Dans le cadre de sa visite au Saguenay-Lac-Saint-Jean, la compagnie française de La Rochelle, le Théâtre toujours à l'Horizon présente, en collaboration avec Les Têtes Heureuses et la Chaire de théâtre sonore de l'UQAC, Chantier naval, une pièce de Jean-Paul Quéinnec, à la salle Le facteur culturel du Mont-Jacob, les 25 et 26 février, à 20h, et le dimanche 27 février, à 14h. À La Pallice, un quartier de La Rochelle, vit une famille des chantiers navals. D’année en année, la main d’oeuvre diminue. Une nuit, François, ses deux fils Claude et André, et l’oncle Lili décident de couler le navire qu’ils viennent de construire et de disparaître avec lui. Le navire sombre sous les regards des habitants de La Pallice. Les hommes coulent. Trois femmes réveillent Jacques, le jeune frère, et partent avec lui à 6000 km, vers un pays tout blanc où ils réinventent leur vie. C’est la première fois qu’on aura l’occasion de voir au Québec une pièce du dramaturge français Jean-Paul Quéinnec, maintenant installé à Chicoutimi, professeur de théâtre à l’UQAC et titulaire d’une chaire de recherche en dramaturgie sonore. Plusieurs des textes de Jean-Paul Quéinnec ont été publiés et montés en France. Ce spectacle nous permettra d’entendre une voix absolument contemporaine, encore obsédée, dirait-on, par les vieilles chansons de marins et poussée vers nous. (réf.: communiqué des Têtes Heureuses)

Comme dirait l'autre, bonne semaine!


samedi 19 février 2011

La Visite [Carnet de mise en scène]


Je remets une photographie (de moi) de la maquette du décor de La Visite... parce qu'enfin, en cette cinquième fin de semaine de répétition, nous répéterons dans un espace fermé par ces murs percés.

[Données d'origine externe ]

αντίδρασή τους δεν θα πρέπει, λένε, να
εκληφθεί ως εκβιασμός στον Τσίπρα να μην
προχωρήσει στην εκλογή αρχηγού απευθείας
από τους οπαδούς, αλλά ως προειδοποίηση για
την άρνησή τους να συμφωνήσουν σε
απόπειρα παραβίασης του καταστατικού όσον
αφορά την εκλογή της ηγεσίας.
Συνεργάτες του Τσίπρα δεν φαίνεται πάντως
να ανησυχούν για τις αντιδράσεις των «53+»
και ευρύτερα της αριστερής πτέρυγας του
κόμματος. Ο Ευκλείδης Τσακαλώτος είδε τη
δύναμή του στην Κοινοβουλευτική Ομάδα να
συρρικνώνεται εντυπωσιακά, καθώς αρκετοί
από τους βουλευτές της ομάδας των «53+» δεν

Depuis le début de l'aventure, nous avons déjà le plancher incliné (assez petit, d'ailleurs... avec, à l'avant, seize pieds de large; à l'arrière, 10 pieds... et douze pieds de profondeur)... mais placé sur la scène ouverte. Je me répète mais tant pis... Le nombre d'entrées et de sorties effarantes de cette production plaçaient donc constamment des acteurs en attente tout autour. Le focus scénique devenait, du coup, plus difficile à atteindre.

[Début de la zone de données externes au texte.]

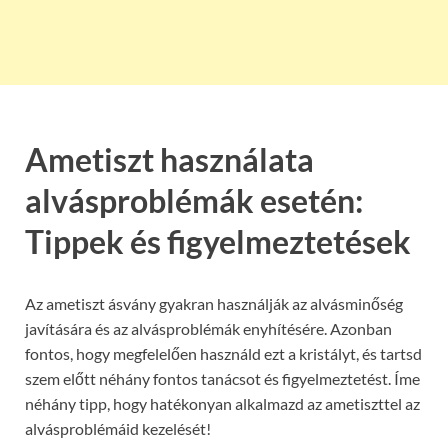
Ametiszt használata
alvásproblémák esetén:
Tippek és figyelmeztetések
Az ametiszt ásvány gyakran használják az alvásminőség
javítására és az alvásproblémák enyhítésére. Azonban
fontos, hogy megfelelően használd ezt a kristályt, és tartsd
szem előtt néhány fontos tanácsot és figyelmeztetést. Íme
néhány tipp, hogy hatékonyan alkalmazd az ametiszttel az
alvásproblémáid kezelését!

Maintenant, ce sera chose du passé. Le huis-clos provoqué par l'apparition des murs, l'impression d'enfermement, d'écrasement, ne pourra qu'être bénéfique dans l'évolution de ce spectacle. Les ajustements seront beaucoup plus efficaces.

Nous profitons également de ce week end pour faire le traditionnel souper de production, événement destiné essentiellement à réunir l'équipe sous d'autres augures...

jeudi 17 février 2011

Le texte spectaculaire


Petite notion fort intéressante sur le texte théâtral (et plus encore, sur ce qui serait de mise d'appeler le texte spectaculaire) tiré d'un article écrit par Josette Féral, critique, théoricienne et professeur à l'École supérieure de théâtre de l'Université du Québec à Montréal (Le texte spectaculaire: la scène et son texte) et paru dans la revue Degrés, numéros 97, 98 et 99. Notion un peu complexe qui ouvre cependant de nombreuses pistes de réflexion.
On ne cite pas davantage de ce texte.